La question de la réconciliation n’est pas née de l’insurrection mais lui est antérieure. Pour moi, la réconciliation passe par la vérité et la justice. Sur ce plan, une sorte de consensus national se dégage. Encore faut-il que cette justice soit indépendante et équitable. Ce qu’il faut savoir maintenant, c’est comment rendre opérationnelle cette démarche de vérité, de justice et de réconciliation pour que les choses avancent.

Êtes-vous prêt à vous impliquer dans cette démarche ?

Les partis membres de la Coder sont venus me demander de m’impliquer davantage sur cette question. J’ai donné mon accord de principe. Mais ce n’est pas facile, parce que l’opposition burkinabè est plurielle. Pour simplifier, elle comprend ce qu’on appelle ici des « insurgés », c’est-à-dire ceux qui étaient dans les manifestations d’octobre 2014, et des « brûlés », c’est-à-dire ceux qui ont été renversés par cette colère populaire. Il faut donc se concerter sérieusement pour dégager une vision commune.

Récemment, vous avez interpellé le gouvernement sur la situation du général Djibrill Bassolé. Que voulez-vous exactement ?

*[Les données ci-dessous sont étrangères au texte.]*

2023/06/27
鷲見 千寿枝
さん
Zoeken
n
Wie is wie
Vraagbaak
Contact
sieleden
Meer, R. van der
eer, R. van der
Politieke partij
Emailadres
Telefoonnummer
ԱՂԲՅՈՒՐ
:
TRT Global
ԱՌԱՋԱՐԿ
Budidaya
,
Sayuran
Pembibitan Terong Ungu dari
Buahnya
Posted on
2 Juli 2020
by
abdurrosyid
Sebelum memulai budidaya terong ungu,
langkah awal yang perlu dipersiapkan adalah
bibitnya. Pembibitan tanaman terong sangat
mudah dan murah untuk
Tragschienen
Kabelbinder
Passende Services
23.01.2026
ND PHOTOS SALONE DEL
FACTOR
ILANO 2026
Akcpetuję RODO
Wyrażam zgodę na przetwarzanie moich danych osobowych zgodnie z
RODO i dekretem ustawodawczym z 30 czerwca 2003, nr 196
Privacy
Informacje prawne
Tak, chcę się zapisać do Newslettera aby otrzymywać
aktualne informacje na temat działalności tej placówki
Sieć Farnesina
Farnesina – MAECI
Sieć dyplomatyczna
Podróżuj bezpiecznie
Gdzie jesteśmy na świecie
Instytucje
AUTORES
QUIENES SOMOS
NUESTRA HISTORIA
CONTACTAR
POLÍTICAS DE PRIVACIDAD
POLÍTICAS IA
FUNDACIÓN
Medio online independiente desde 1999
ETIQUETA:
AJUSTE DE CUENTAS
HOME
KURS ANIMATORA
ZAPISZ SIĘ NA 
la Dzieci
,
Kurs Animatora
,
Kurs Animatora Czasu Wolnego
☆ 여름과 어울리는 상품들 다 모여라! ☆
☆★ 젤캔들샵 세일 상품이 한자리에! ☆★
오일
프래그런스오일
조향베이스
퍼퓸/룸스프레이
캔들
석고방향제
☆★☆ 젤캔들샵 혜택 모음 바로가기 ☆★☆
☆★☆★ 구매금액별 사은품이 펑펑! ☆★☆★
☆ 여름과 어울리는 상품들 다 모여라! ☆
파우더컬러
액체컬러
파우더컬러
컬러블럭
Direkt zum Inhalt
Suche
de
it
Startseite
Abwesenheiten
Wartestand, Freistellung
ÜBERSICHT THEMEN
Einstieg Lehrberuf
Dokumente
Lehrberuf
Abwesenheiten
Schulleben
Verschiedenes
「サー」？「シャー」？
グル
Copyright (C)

Nous avons été informés par son parti [la Nouvelle Alliance du Faso (Nafa)], qui est membre de l’opposition, que Djibrill Bassolé était malade et que sa situation nécessitait une prise en charge adéquate. Nous avons donc interpellé le gouvernement pour qu’il fasse diligence. Même prisonnier – d’ailleurs non condamné à ce jour –, le général Bassolé a droit à des soins médicaux.

Avez-vous été entendus ?

A priori, je dirais que non, puisque rien n’a évolué depuis. Il faut que ce dossier reste purement judiciaire et ne donne pas lieu à des calculs politiques. Il est clair que la situation dans laquelle se trouve actuellement Djibrill Bassolé, dans l’incapacité d’animer son parti et de participer à des élections, arrange certaines personnes.